# 100 deg temp kills bunnies ?



## blk90s13 (Jul 9, 2010)

I had a 8 week old bunny die the other day when it was 102 deg here 


they had plenty of water and food also they are in the shade for most of the morning only sun hits the cage at about 5pm for an hour or so 


is that normal ?


----------



## dbunni (Jul 9, 2010)

Yes ... any temp in excess of 90 is dangerous for animals.  Many breeders have lost animals, young, old and litters, in this heat wave we are having in the Midwest (ohio specifically).  The angoras are under fans 24/7 with the coated (not shaved down) and young having special units that blow across ice.  We rotate frozen tiles every 2-3 hours, cold water is taken out 4-5 times a day (as bottles & bowls warm and animals are less inclined to drink hot water in the heat), and frozen fruit is given as treats.  

Sorry about your loss, it always hurts to loose one of our friends.


----------



## the funny farm6615 (Jul 9, 2010)

we use frozen soda bottles for them to lay on and next to. and along with frozen friuts and vegies we give frozen bread- if they dont want to eat it they lay on it. and fans during the day. 

i haddent heard of the frozen tiles what kind of tiles do you use? this might be better that the soda bottles.


----------



## dbunni (Jul 9, 2010)

Any tile marketed for outside ... around decks and such will work.  We use tiles instead of bottles beacuse of the Angora Wool ... itcky thing when it is wet!  Cannot show a felted angora!  Some buns don't like the slick surface, so just turn them over.  The bottoms are texturized to sit in sand .  Many of the rabbits will lick and play with it, cooling themselves down.  Plus they do not take up as much space in the freezer and freeze faster than water bottles.  Also bottles will eventually heat to the air temp.  The tiles will cool then balance to the bunnies temp.  We have been using them for years with great success ... our freezer has everything from 12x12 to 6x6 in it.

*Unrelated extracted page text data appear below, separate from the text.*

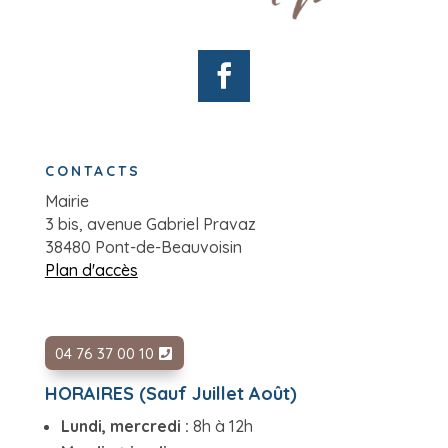
CONTACTS
Mairie
3 bis, avenue Gabriel Pravaz
38480 Pont-de-Beauvoisin
Plan d'accès
04 76 37 00 10
HORAIRES (Sauf Juillet Août)
Lundi, mercredi :
8h à 12h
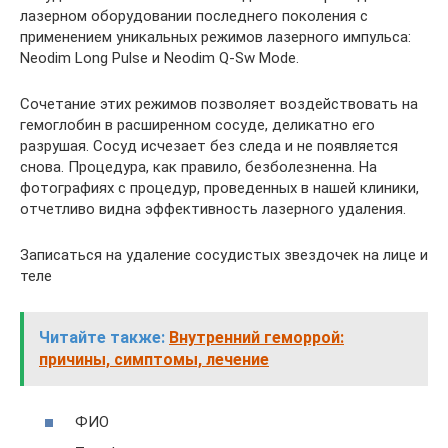
лазерном оборудовании последнего поколения с
применением уникальных режимов лазерного импульса:
Neodim Long Pulse и Neodim Q-Sw Mode.
Сочетание этих режимов позволяет воздействовать на
гемоглобин в расширенном сосуде, деликатно его
разрушая. Сосуд исчезает без следа и не появляется
снова. Процедура, как правило, безболезненна. На
фотографиях с процедур, проведенных в нашей клиники,
отчетливо видна эффективность лазерного удаления.
Записаться на удаление сосудистых звездочек на лице и
теле
Читайте также:
Внутренний геморрой:
причины, симптомы, лечение
ФИО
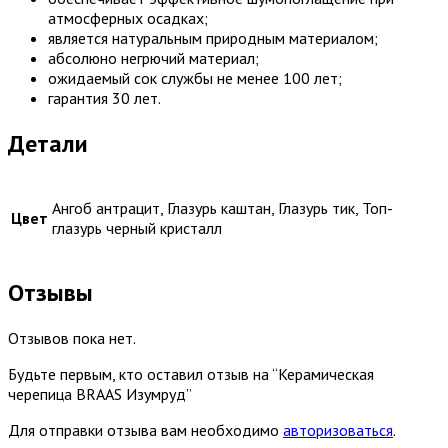
атмосферных осадках;
является натуральным природным материалом;
абсолюно негрючий материал;
ожидаемый сок службы не менее 100 лет;
гарантия 30 лет.
Детали
Ангоб антрацит, Глазурь каштан, Глазурь тик, Топ-
Цвет
глазурь черный кристалл
Отзывы
Отзывов пока нет.
Будьте первым, кто оставил отзыв на “Керамическая
черепица BRAAS Изумруд”
Для отправки отзыва вам необходимо
авторизоваться
.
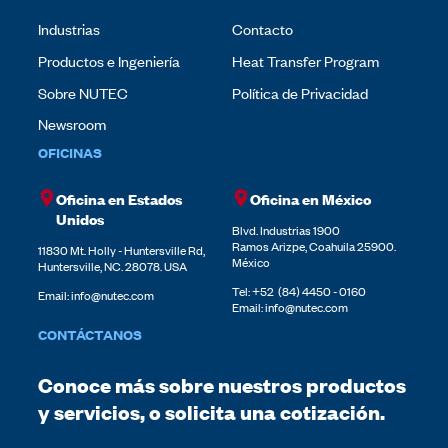
Industrias
Contacto
Productos e Ingeniería
Heat Transfer Program
Sobre NUTEC
Política de Privacidad
Newsroom
OFICINAS
Oficina en Estados
Oficina en México
Unidos
Blvd. Industrias 1900
Ramos Arizpe, Coahuila 25900.
11830 Mt. Holly - Huntersville Rd,
México
Huntersville, NC. 28078. USA
Tel:
+52 (84) 4450 - 0160
Email: info@nutec.com
Email:
info@nutec.com
CONTÁCTANOS
Conoce más sobre nuestros productos
y servicios, o solicita una cotización.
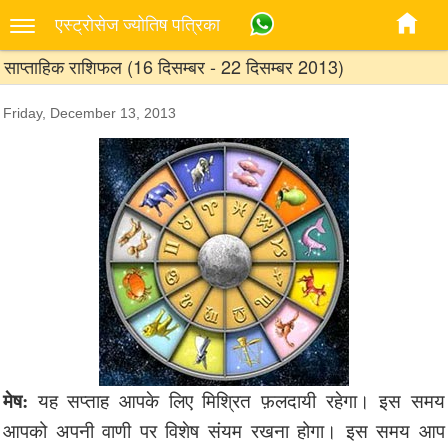
एस्‍ट्रोसेज ज्‍योतिष पत्रिका
साप्ताहिक राशिफल (16 दिसम्बर - 22 दिसम्बर 2013)
Friday, December 13, 2013
मेष:
यह सप्ताह आपके लिए मिश्रित फ़लदायी रहेगा। इस समय
आपको अपनी वाणी पर विशेष संयम रखना होगा। इस समय आप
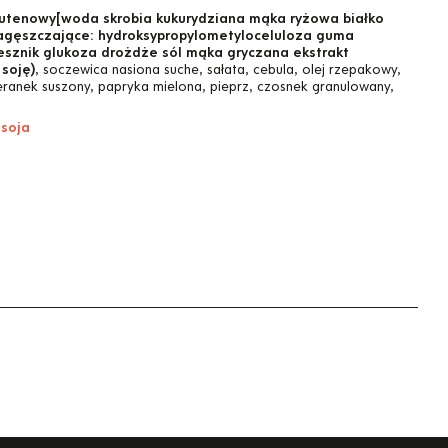
lutenowy[woda skrobia kukurydziana mąka ryżowa białko
zagęszczające: hydroksypropylometyloceluloza guma
łesznik glukoza drożdże sól mąka gryczana ekstrakt
soję)
, soczewica nasiona suche, sałata, cebula, olej rzepakowy,
ajeranek suszony, papryka mielona, pieprz, czosnek granulowany,
 soja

Also we use the blue cooler bottles (big heavy units with hard casings) to place in front of fans.


----------



## blk90s13 (Jul 10, 2010)

Thanks for the great ideas will try some frozen tiles sounds like it would work good


----------



## Shiloh Acres (Jul 10, 2010)

Thanks from here too. 

I already use frozen 2-liter bottles. But with needing to separate out a few from the last litters I was starting to worry that my whole freezer is soon going to be full of nothing but frozen bottles, especially if I need to start changing them more often in Late July/August. 

I have some tiles stored in the garage, so I will plan to freeze them today. Thanks again!


----------